About this task:
Say how many lines of the material below contain the word "trauma", with no other words.

BEGIN Extracted data

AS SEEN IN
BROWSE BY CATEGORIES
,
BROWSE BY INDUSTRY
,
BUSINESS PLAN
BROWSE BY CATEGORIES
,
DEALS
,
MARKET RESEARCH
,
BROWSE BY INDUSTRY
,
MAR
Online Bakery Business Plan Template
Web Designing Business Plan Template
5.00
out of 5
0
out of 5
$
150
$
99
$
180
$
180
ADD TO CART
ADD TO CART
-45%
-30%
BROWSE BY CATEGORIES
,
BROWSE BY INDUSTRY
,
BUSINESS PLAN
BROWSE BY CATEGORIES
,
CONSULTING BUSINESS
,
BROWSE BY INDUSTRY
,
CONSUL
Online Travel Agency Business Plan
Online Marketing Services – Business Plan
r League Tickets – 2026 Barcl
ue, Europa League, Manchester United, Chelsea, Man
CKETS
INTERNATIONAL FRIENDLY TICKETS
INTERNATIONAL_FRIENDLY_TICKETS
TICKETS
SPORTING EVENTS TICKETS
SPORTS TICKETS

END Extracted data
BEGIN Extracted data

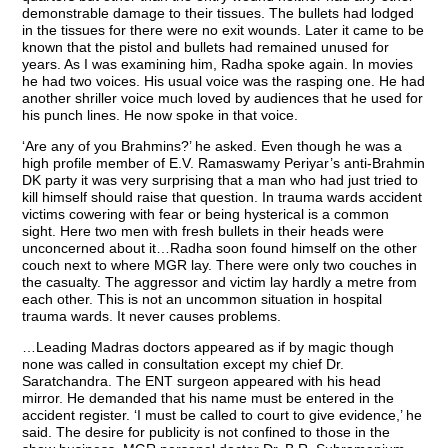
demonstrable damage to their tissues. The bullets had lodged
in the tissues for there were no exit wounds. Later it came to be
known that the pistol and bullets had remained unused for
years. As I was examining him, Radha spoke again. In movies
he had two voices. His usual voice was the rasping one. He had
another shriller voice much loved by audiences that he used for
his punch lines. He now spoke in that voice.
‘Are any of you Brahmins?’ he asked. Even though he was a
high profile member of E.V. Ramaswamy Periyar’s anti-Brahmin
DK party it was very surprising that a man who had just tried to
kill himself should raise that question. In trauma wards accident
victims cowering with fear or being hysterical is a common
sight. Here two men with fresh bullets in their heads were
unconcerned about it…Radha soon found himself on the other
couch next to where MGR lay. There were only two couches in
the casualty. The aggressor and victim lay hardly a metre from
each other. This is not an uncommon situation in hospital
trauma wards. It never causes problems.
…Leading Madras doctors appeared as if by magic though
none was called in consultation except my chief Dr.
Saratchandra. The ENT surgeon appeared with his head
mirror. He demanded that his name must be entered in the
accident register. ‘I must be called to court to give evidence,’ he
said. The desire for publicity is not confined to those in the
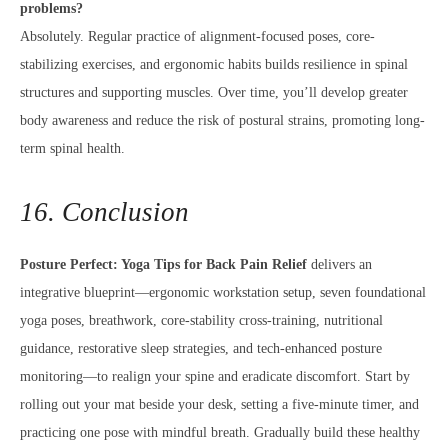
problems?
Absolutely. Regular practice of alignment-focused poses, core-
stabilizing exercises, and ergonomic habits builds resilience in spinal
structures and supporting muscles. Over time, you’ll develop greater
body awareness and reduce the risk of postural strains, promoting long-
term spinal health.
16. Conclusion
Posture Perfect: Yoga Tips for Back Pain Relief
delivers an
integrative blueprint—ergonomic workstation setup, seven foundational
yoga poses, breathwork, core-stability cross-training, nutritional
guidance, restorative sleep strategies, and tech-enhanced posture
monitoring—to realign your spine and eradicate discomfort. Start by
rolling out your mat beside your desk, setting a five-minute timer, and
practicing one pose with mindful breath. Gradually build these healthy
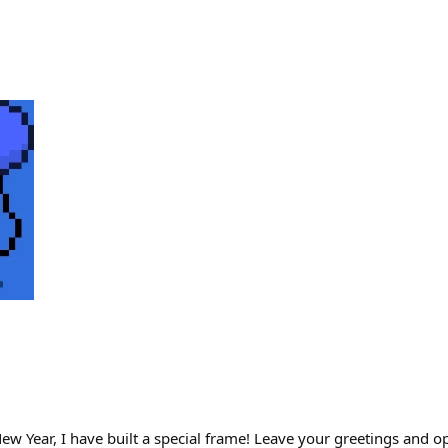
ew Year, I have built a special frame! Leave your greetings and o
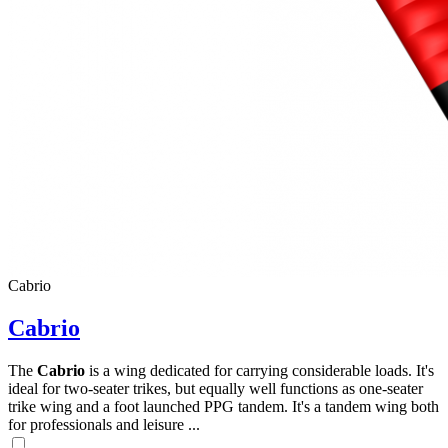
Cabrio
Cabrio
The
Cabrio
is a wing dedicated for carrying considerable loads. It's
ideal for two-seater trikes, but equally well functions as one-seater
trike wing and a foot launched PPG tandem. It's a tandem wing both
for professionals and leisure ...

END Extracted data

Answer area:
2